How Will You Protect Your Disabled And In-Need Loved Ones?
Families with children or family members with disabilities or special needs want to provide for those children or family members without draining their assets, estate and the inheritances of their other children and family members.
Supplemental Needs Trusts and Special Needs Trusts are established for disabled individuals who are receiving publicly funded benefits such as Medical Assistance (Medicaid) and Supplemental Security Income (SSI). Supplemental Needs and Special Needs Trusts allow parents and family members to benefit their children and family members with disabilities or special needs by supplementing and managing their resources while maintaining their eligibility for public assistance benefits.

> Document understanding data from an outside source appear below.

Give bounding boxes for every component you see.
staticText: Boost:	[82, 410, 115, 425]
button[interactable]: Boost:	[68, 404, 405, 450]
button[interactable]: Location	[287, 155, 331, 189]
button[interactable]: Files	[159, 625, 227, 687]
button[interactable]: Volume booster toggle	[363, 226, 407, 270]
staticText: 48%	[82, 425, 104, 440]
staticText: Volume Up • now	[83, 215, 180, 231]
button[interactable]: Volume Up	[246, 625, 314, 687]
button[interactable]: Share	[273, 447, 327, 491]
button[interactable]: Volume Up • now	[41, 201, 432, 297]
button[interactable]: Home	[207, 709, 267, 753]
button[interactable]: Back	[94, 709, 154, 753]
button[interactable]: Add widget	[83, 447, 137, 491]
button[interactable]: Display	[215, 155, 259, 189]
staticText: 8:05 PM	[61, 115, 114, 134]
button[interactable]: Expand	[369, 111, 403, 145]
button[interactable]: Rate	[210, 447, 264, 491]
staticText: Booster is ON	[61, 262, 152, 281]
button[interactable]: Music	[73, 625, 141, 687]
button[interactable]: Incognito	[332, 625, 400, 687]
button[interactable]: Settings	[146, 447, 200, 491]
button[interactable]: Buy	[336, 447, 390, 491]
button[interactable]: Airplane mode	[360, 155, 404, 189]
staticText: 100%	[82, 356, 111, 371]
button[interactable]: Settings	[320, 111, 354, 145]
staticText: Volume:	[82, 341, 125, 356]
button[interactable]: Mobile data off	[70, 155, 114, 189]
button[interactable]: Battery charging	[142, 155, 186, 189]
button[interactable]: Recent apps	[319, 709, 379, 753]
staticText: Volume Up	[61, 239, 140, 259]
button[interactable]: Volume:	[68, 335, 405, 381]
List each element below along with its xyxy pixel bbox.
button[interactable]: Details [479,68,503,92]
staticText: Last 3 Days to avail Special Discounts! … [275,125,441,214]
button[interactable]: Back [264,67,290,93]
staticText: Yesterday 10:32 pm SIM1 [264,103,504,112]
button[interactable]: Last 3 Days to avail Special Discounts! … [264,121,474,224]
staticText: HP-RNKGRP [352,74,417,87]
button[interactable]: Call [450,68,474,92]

If the Special Needs or Supplemental Needs Trust is properly drafted, funded and administered, the assets within the trust will not be deemed available to the disabled or special needs child or family member and will not disqualify the disabled or special needs child or family member from receiving public benefits such as Medical Assistance and Supplemental Security Income. Supplemental Needs and Special Needs Trusts allow the trustee to distribute assets for goods and services that public benefit programs do not already provide. The trustee of a Special Needs or Supplemental Needs Trust can pay for the needs unique to the disabled person that are not provided for by public assistance programs such as education, special medical procedures, entertainment and travel.
Special Needs Trusts
Special Needs Trusts are funded with the disabled or special needs person or family member’s own assets, such as through an inheritance or injury settlement they received. If the disabled person or person with special needs receives these proceeds directly, he or she will no longer qualify for government benefits. Therefore, the proceeds should be distributed or paid directly into a Special Needs Trust to be used for the disabled person’s benefit.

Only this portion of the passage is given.